Now that we’ve decided to follow the Romantic Road from beginning to end, we’re moving further north and staying for 4 nights in Dinkelsbühl. On the way, we stop off for lunch at Augsburg. We park outside the historical centre so we can cycle into the city which proves to be a good plan. We easily find free parking in Lützowstrasse on the other side of the Lech in the north east. That way we can follow the red dotted line on the map at the top and follow it south and then east.
Our first stop, as always, is the tourist office to get a map and list of places of interest. We learn there are three fountains on Maximilian strees, also known as the Imperial Road, erected in about 1600. Unfortunately, the Rathaus (Town Hall) is being renovated but the sumptuous Gold Room, restored in 1985, is open and we are the only visitors.
We have a picnic lunch in the cathedral square (it’s an intermittent fast day) and visit the Romanesque crypt and the oldest series of stained glass windows in the world.
We have coffee just opposite the second fountain, that of Mercury.
Next on our list is the beautiful Renaissance Damenhof, part of the Fugger family’s houses and business premises built from 1512 to 1515. The courtyard with its Tuscan columns supporting arcades and painted arches, was a family garden for the female members of the family. Today it contains a very romantic café. What a pity we didn’t know about it ten minutes earlier!
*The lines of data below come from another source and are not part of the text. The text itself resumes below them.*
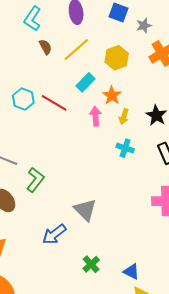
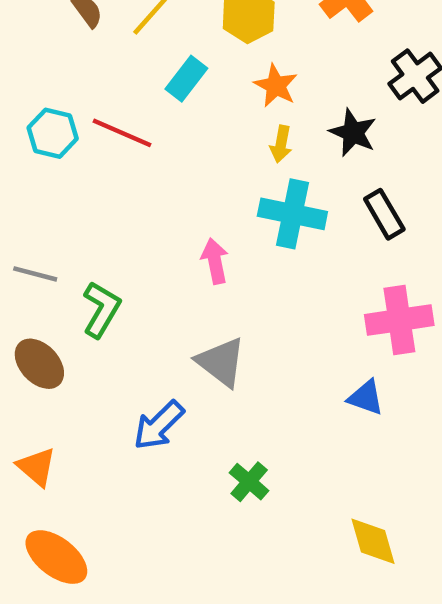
orange star: (112, 95) -> (276, 86), moved
pink arrow: (96, 116) -> (215, 261), moved
cyan cross: (125, 148) -> (292, 214), size x1.6
blue triangle: (131, 271) -> (366, 398), moved

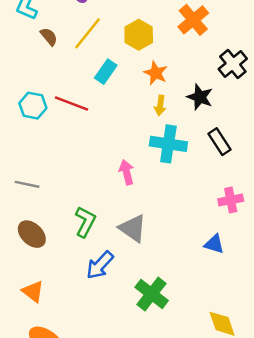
green L-shape: (101, 309) -> (85, 222), moved
pink cross: (399, 320) -> (231, 200), size x0.7
green cross: (249, 482) -> (152, 294), size x1.5

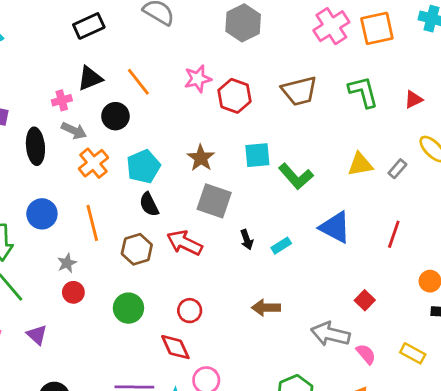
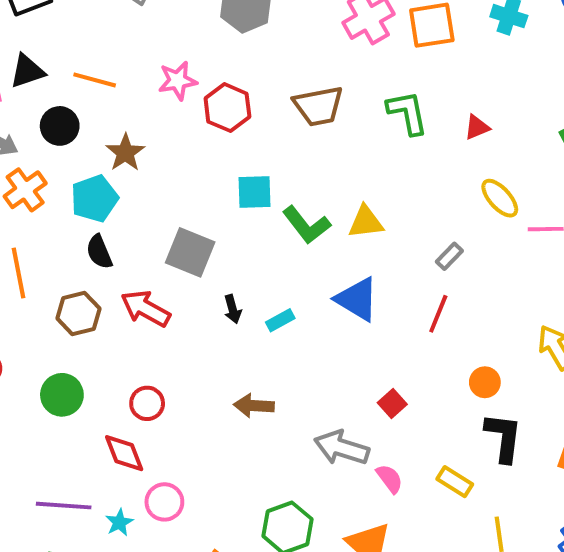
orange line: (138, 82) -> (95, 80), turned -40
brown star: (201, 158) -> (125, 153), moved
yellow triangle: (360, 164) -> (366, 222), moved
gray rectangle: (397, 169) -> (449, 256), moved

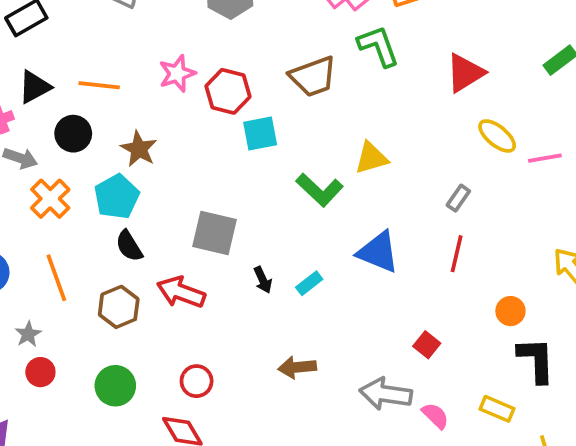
green L-shape: (407, 113) -> (378, 46), moved
red triangle: (477, 127) -> (465, 73), size x1.6
cyan square: (254, 192) -> (260, 133), moved
yellow triangle: (366, 222) -> (371, 158), moved

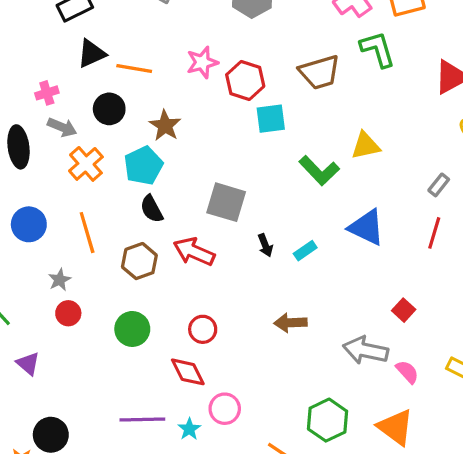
black triangle: (35, 87) -> (92, 54), moved

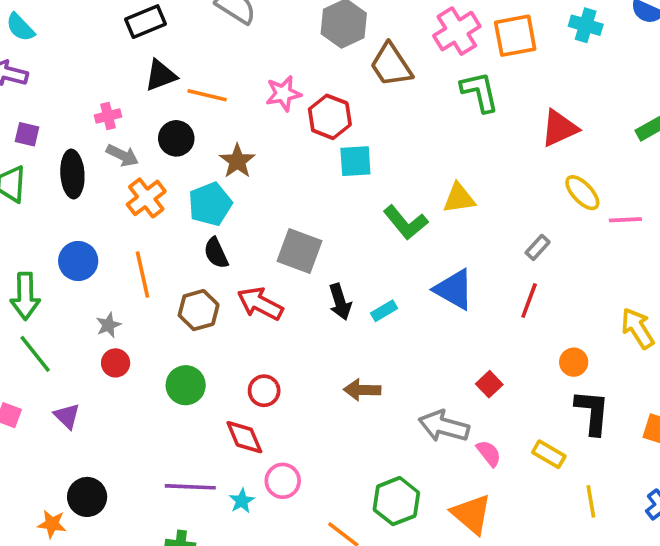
brown trapezoid: (320, 72) -> (391, 65), moved, turned 69
black arrow: (265, 245) -> (340, 302), size x1.4

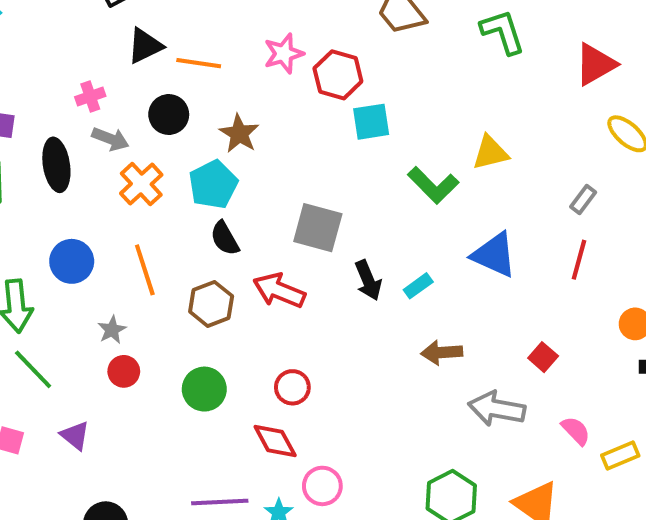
brown arrow: (362, 390) -> (442, 352), moved
pink semicircle: (489, 453) -> (576, 431), moved
yellow rectangle: (549, 454) -> (620, 455), moved, turned -48

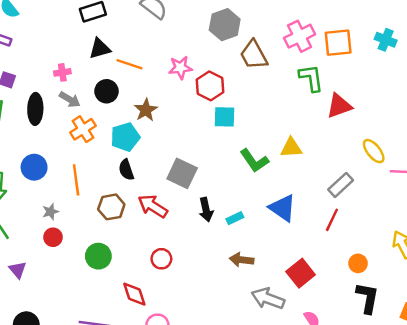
red triangle: (595, 64) -> (339, 106), moved
gray rectangle: (583, 200) -> (341, 185), size x1.5
red square: (543, 357) -> (301, 273), size x1.6
red circle: (292, 387) -> (161, 259), moved

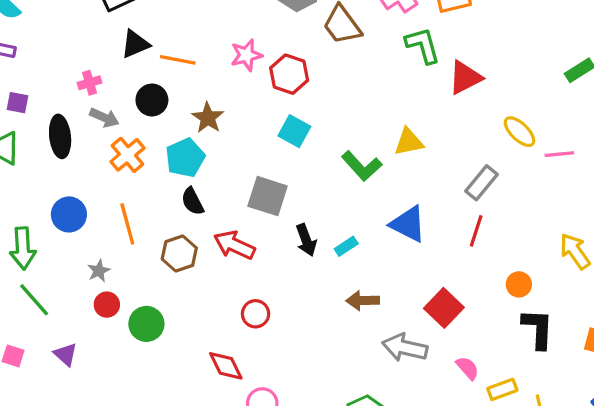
cyan square: (224, 117) -> (294, 131), moved, turned 35
green circle: (98, 256) -> (146, 324), moved

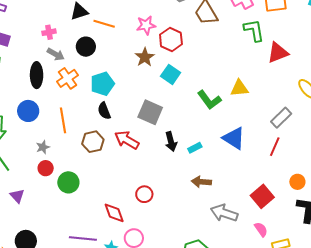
brown star: (208, 118) -> (145, 57), moved
black ellipse: (60, 136) -> (37, 75), moved
red square: (444, 308) -> (262, 196), moved
red circle: (256, 314) -> (144, 194), moved

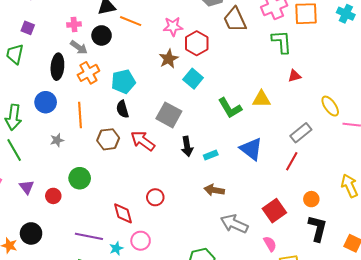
black circle: (86, 47) -> (102, 35), moved
red triangle: (278, 53) -> (294, 76), moved, size x0.6
red circle: (46, 168) -> (53, 196), moved

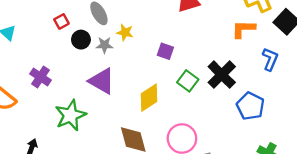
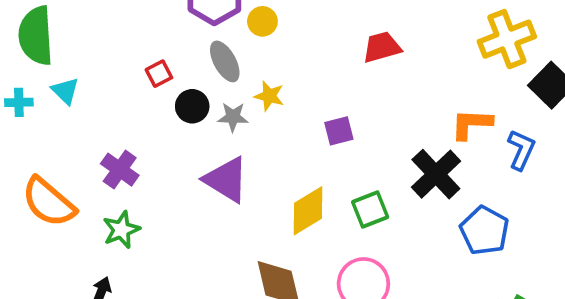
orange L-shape: (243, 29) -> (471, 124), moved
purple square: (165, 51) -> (339, 131), turned -35
green square: (188, 81) -> (370, 209), moved, turned 30
green star: (70, 115) -> (121, 230), moved, size x0.7

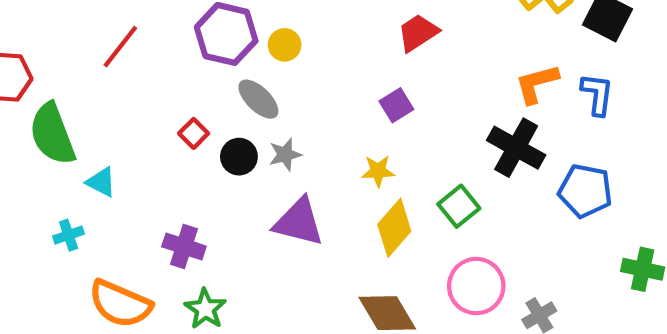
yellow star: (269, 96) -> (378, 171), moved
cyan cross: (19, 102) -> (69, 235), moved
purple square: (339, 131) -> (396, 105), moved

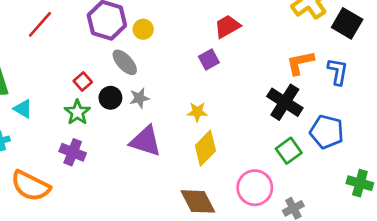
purple square: (396, 105) -> (209, 60), moved
green square: (459, 206) -> (289, 151), moved
green star: (205, 309) -> (77, 112), moved

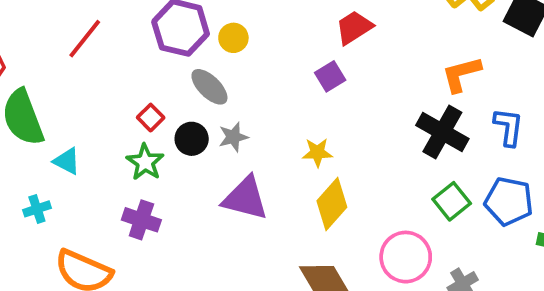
blue L-shape: (338, 72) -> (508, 127), moved
blue pentagon: (327, 132) -> (509, 201), moved

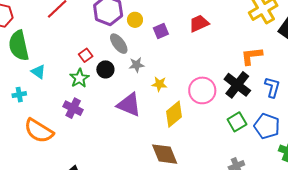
purple square: (330, 76) -> (161, 31), moved
gray star: (233, 137) -> (137, 65), moved
yellow star: (317, 152) -> (159, 84), moved
pink circle: (406, 257) -> (202, 90), moved

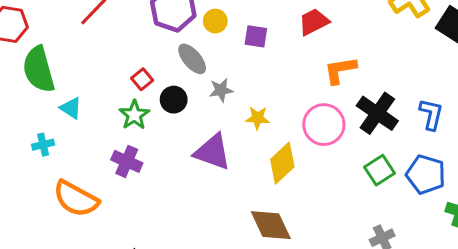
purple square: (161, 31) -> (256, 36), turned 35
orange L-shape: (252, 56) -> (340, 70), moved

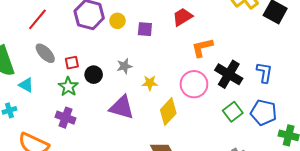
gray ellipse: (192, 59) -> (45, 53), moved
red square: (142, 79) -> (72, 63), turned 32

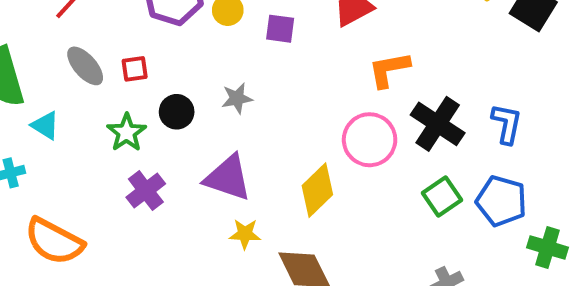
red square: (72, 63) -> (135, 69), moved
yellow star: (150, 83) -> (245, 234), moved
purple cross: (66, 118) -> (146, 191), moved, turned 30

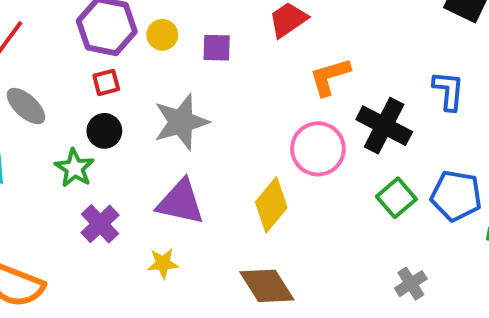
red square: (135, 69) -> (106, 82), moved
gray star: (237, 98) -> (181, 122), size x1.8
black circle: (177, 112) -> (104, 131), moved
blue L-shape: (507, 124) -> (448, 91), moved
yellow star: (245, 234) -> (163, 263), moved

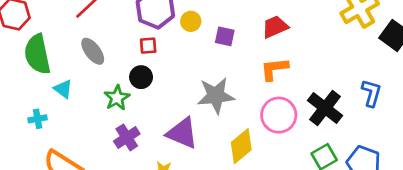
orange L-shape: (330, 77) -> (274, 69), moved
gray star: (181, 122) -> (216, 96), moved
We then see the third fountain, that of Hercules.
The two churches of St Ulrich and Saint Afra are built up against each other.
The late gothic Catholic basilica of St Ulrich is a combination of Renaissance and baroque.
The protestant church of St Ulrich with its beautiful stucco ceilings, is most unusual.
On the way out, we go by the Fuggerei, 67 houses built for the Catholic poor by Jacob Fugger. The annual rent is less than a euro.
Next stop: the beautifully preserved mediaeval village of Dinkelsbühl.